Another recent evolution in power strategy is the shift from Power Purchase Agreements to the direct acquisition of generation assets. Traditionally, tech companies signed long-term contracts to buy power from third-party wind or solar farms to offset their dirtier grid consumption. However, as grid capacity has tightened, hyperscalers like Amazon have begun buying shovel-ready projects outright, such as the 1.2 GW Sunstone solar-plus-storage facility in Oregon. This move toward direct ownership allows companies to control the development timeline and ensure that the power is physically available when the data center opens. It signals a fundamental lack of confidence in traditional utilities' ability to deliver promised capacity on a competitive schedule. By owning the fuel and the plant, tech giants are effectively vertically integrating their energy supply chains. This strategy secures long term price stability and carbon-free energy, but it also places the burden of infrastructure management directly on the technology firm.

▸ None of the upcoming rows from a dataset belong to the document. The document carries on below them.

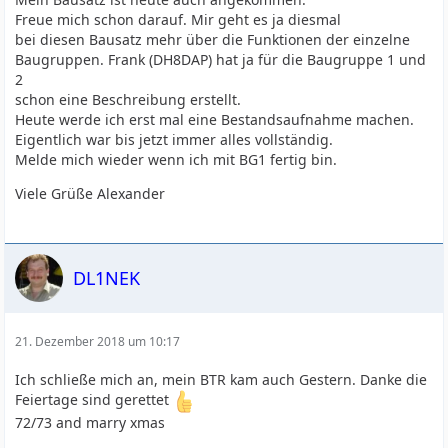
Freue mich schon darauf. Mir geht es ja diesmal
bei diesen Bausatz mehr über die Funktionen der einzelne
Baugruppen. Frank (DH8DAP) hat ja für die Baugruppe 1 und
2
schon eine Beschreibung erstellt.
Heute werde ich erst mal eine Bestandsaufnahme machen.
Eigentlich war bis jetzt immer alles vollständig.
Melde mich wieder wenn ich mit BG1 fertig bin.
Viele Grüße Alexander
DL1NEK
21. Dezember 2018 um 10:17
Ich schließe mich an, mein BTR kam auch Gestern. Danke die
Feiertage sind gerettet
72/73 and marry xmas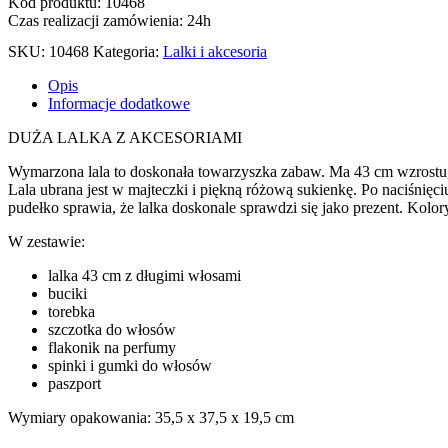
Kod produktu: 10468
Czas realizacji zamówienia: 24h
SKU:
10468
Kategoria:
Lalki i akcesoria
Opis
Informacje dodatkowe
DUŻA LALKA Z AKCESORIAMI
Wymarzona lala to doskonała towarzyszka zabaw. Ma 43 cm wzrostu, 
Lala ubrana jest w majteczki i piękną różową sukienkę. Po naciśnięci
pudełko sprawia, że lalka doskonale sprawdzi się jako prezent. Kolo
W zestawie:
lalka 43 cm z długimi włosami
buciki
torebka
szczotka do włosów
flakonik na perfumy
spinki i gumki do włosów
paszport
Wymiary opakowania: 35,5 x 37,5 x 19,5 cm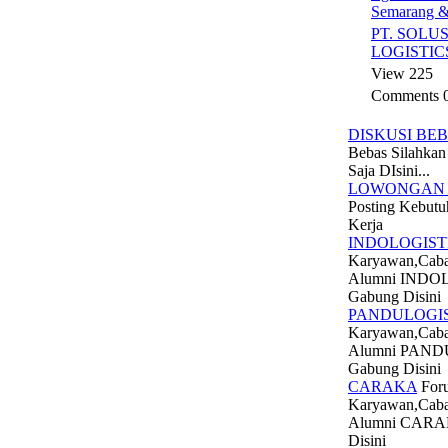
Semarang &
PT. SOLU
LOGISTIC
View 225
Comments 
DISKUSI BE
Bebas Silahkan
Saja DIsini...
LOWONGAN 
Posting Kebut
Kerja
INDOLOGIST
Karyawan,Cab
Alumni INDO
Gabung Disini
PANDULOGIS
Karyawan,Cab
Alumni PAN
Gabung Disini
CARAKA
For
Karyawan,Cab
Alumni CARA
Disini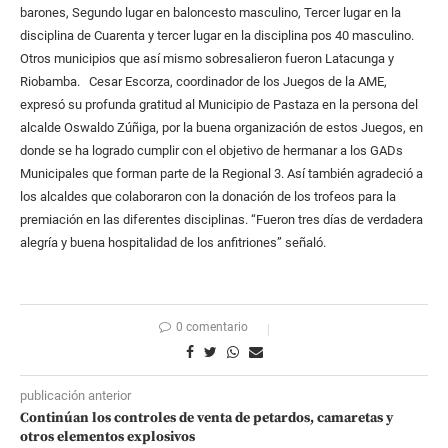
barones, Segundo lugar en baloncesto masculino, Tercer lugar en la
disciplina de Cuarenta y tercer lugar en la disciplina pos 40 masculino.
Otros municipios que así mismo sobresalieron fueron Latacunga y
Riobamba. Cesar Escorza, coordinador de los Juegos de la AME,
expresó su profunda gratitud al Municipio de Pastaza en la persona del
alcalde Oswaldo Zúñiga, por la buena organización de estos Juegos, en
donde se ha logrado cumplir con el objetivo de hermanar a los GADs
Municipales que forman parte de la Regional 3. Así también agradeció a
los alcaldes que colaboraron con la donación de los trofeos para la
premiación en las diferentes disciplinas. “Fueron tres días de verdadera
alegría y buena hospitalidad de los anfitriones” señaló.
0 comentario
publicación anterior
Continúan los controles de venta de petardos, camaretas y
otros elementos explosivos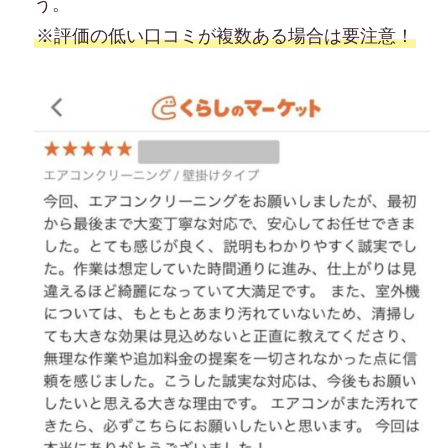
う。
※評価の低い口コミが複数ある場合は要注意！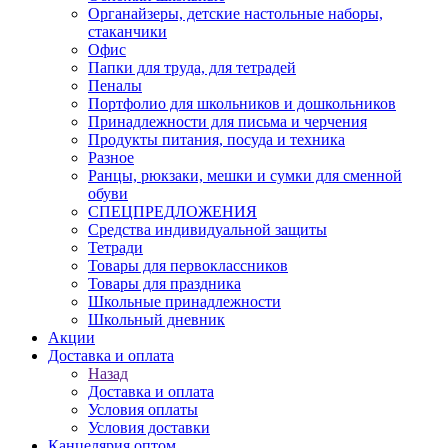
Органайзеры, детские настольные наборы,
стаканчики
Офис
Папки для труда, для тетрадей
Пеналы
Портфолио для школьников и дошкольников
Принадлежности для письма и черчения
Продукты питания, посуда и техника
Разное
Ранцы, рюкзаки, мешки и сумки для сменной
обуви
СПЕЦПРЕДЛОЖЕНИЯ
Средства индивидуальной защиты
Тетради
Товары для первоклассников
Товары для праздника
Школьные принадлежности
Школьный дневник
Акции
Доставка и оплата
Назад
Доставка и оплата
Условия оплаты
Условия доставки
Канцелярия оптом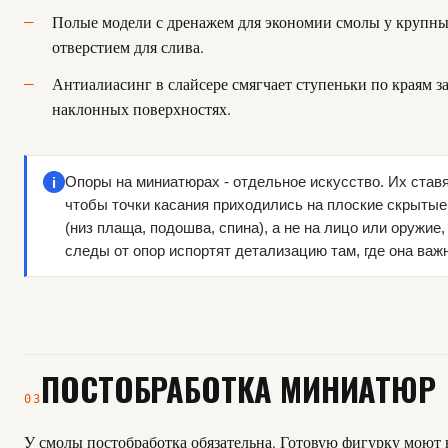
Полые модели с дренажем для экономии смолы у крупны
отверстием для слива.
Антиалиасинг в слайсере смягчает ступеньки по краям з
наклонных поверхностях.
i
Опоры на миниатюрах - отдельное искусство. Их ставя
чтобы точки касания приходились на плоские скрытые
(низ плаща, подошва, спина), а не на лицо или оружие,
следы от опор испортят детализацию там, где она важн
ПОСТОБРАБОТКА МИНИАТЮР
03
У смолы постобработка обязательна. Готовую фигурку моют 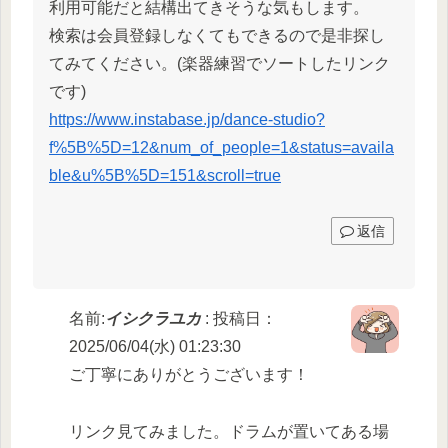
利用可能だと結構出てきそうな気もします。
検索は会員登録しなくてもできるので是非探し
てみてください。(楽器練習でソートしたリンク
です)
https://www.instabase.jp/dance-studio?
f%5B%5D=12&num_of_people=1&status=availa
ble&u%5B%5D=151&scroll=true
返信
名前:
イシクラユカ
:
投稿日：
2025/06/04(水) 01:23:30
ご丁寧にありがとうございます！
リンク見てみました。ドラムが置いてある場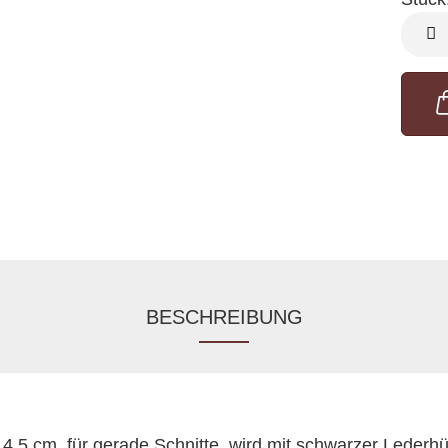
Stück
BESCHREIBUNG
4,5 cm, für gerade Schnitte, wird mit schwarzer Lederhül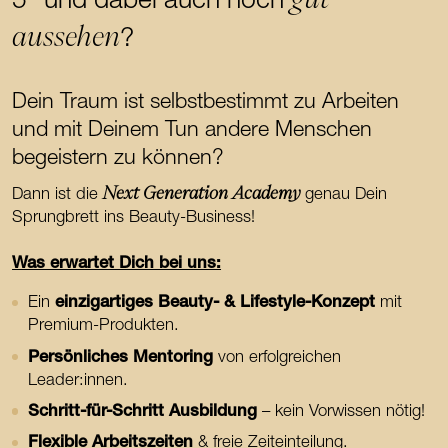
5" und dabei auch noch
aussehen
?
Dein Traum ist selbstbestimmt zu Arbeiten
und mit Deinem Tun andere Menschen
begeistern zu können?
Next Generation Academy
Dann ist die
genau Dein
Sprungbrett ins Beauty-Business!
Was erwartet Dich bei uns:
Ein
einzigartiges Beauty- & Lifestyle-Konzept
mit
Premium-Produkten.
Persönliches Mentoring
von erfolgreichen
Leader:innen.
Schritt-für-Schritt Ausbildung
– kein Vorwissen nötig!
Flexible Arbeitszeiten
& freie Zeiteinteilung.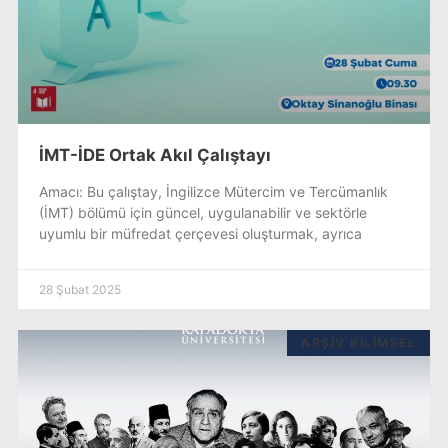
İMT-İDE Ortak Akıl Çalıştayı
Amacı: Bu çalıştay, İngilizce Mütercim ve Tercümanlık
(İMT) bölümü için güncel, uygulanabilir ve sektörle
uyumlu bir müfredat çerçevesi oluşturmak, ayrıca
28 Şubat 2025
ARŞIV BILIMSEL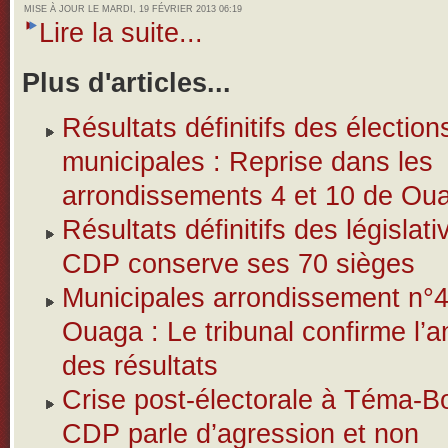
MISE À JOUR LE MARDI, 19 FÉVRIER 2013 06:19
Lire la suite...
Plus d'articles...
Résultats définitifs des élection
municipales : Reprise dans les
arrondissements 4 et 10 de Ou
Résultats définitifs des législativ
CDP conserve ses 70 sièges
Municipales arrondissement n°
Ouaga : Le tribunal confirme l’a
des résultats
Crise post-électorale à Téma-B
CDP parle d’agression et non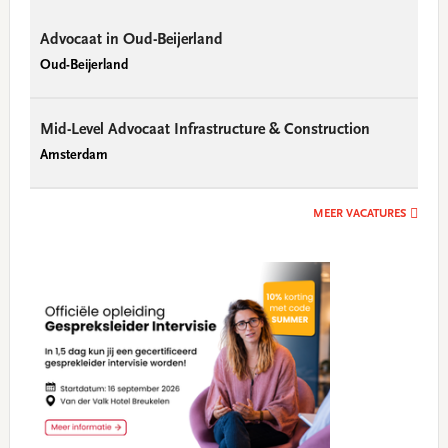
Advocaat in Oud-Beijerland
Oud-Beijerland
Mid-Level Advocaat Infrastructure & Construction
Amsterdam
MEER VACATURES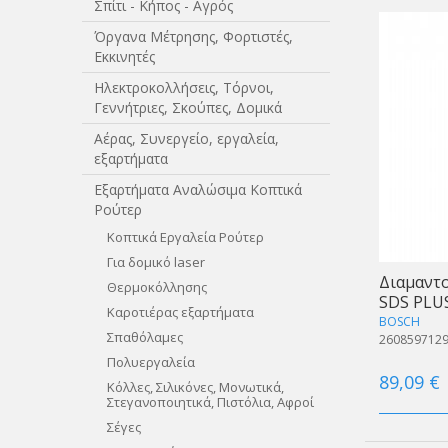
Σπίτι - Κήπος - Αγρός
Όργανα Μέτρησης, Φορτιστές,
Εκκινητές
Ηλεκτροκολλήσεις, Τόρνοι,
Γεννήτριες, Σκούπες, Δομικά
Αέρας, Συνεργείο, εργαλεία,
εξαρτήματα
Εξαρτήματα Αναλώσιμα Κοπτικά
Ρούτερ
Κοπτικά Εργαλεία Ρούτερ
Για δομικό laser
Διαμαντ
Θερμοκόλλησης
SDS PLU
Καροτιέρας εξαρτήματα
BOSCH
Σπαθόλαμες
260859712
Πολυεργαλεία
89,09 €
Κόλλες, Σιλικόνες, Μονωτικά,
Στεγανοποιητικά, Πιστόλια, Αφροί
Σέγες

Soon, but not yet: Small modular reactors

Small Modular Reactors are envisioned as the ultimate solution for carbon-free, high-density baseload power for data center campuses. These reactors are designed to be factory-built and shipped to a site, offering a smaller footprint and, in theory, lower costs than traditional large-scale nuclear plants. However, the technology remains aspirational in the context of the current AI build-out, as no commercial SMRs are yet operational in the U.S. That may well change in the coming years as many startups tout monthly, if not weekly, progress towards demoing their first reactors; a cadre of startups hopes to take reactors critical for the first time before or on July 4th this year.

The cautionary tales of Vogtle Units 3 and 4, which took 15 years and 36 billion dollars to complete (running well over budget, some of the costs of which were passed along to ratepayers), loom large over the industry's nuclear ambitions. This motivates work on SMRs, which ideally, once commercialized, can be produced, deployed, and energized more quickly and with more predictable CAPEX requirements. Still, any semblance of steady SMR deployment will only start in 2027 or 2028 at best, which is already at the longer end of when developers want to develop, finish, and run data centers.

While tech companies are signing early-stage agreements to signal interest and spur development, the regulatory and technical hurdles mean that a vision of many dozens of SMRs dotting the American landscape is only realistically envisioned to start in the 2030s. And that would constitute a remarkable success. For a developer who needs power in 24 months, SMRs can’t be counted on in a construction Gantt chart.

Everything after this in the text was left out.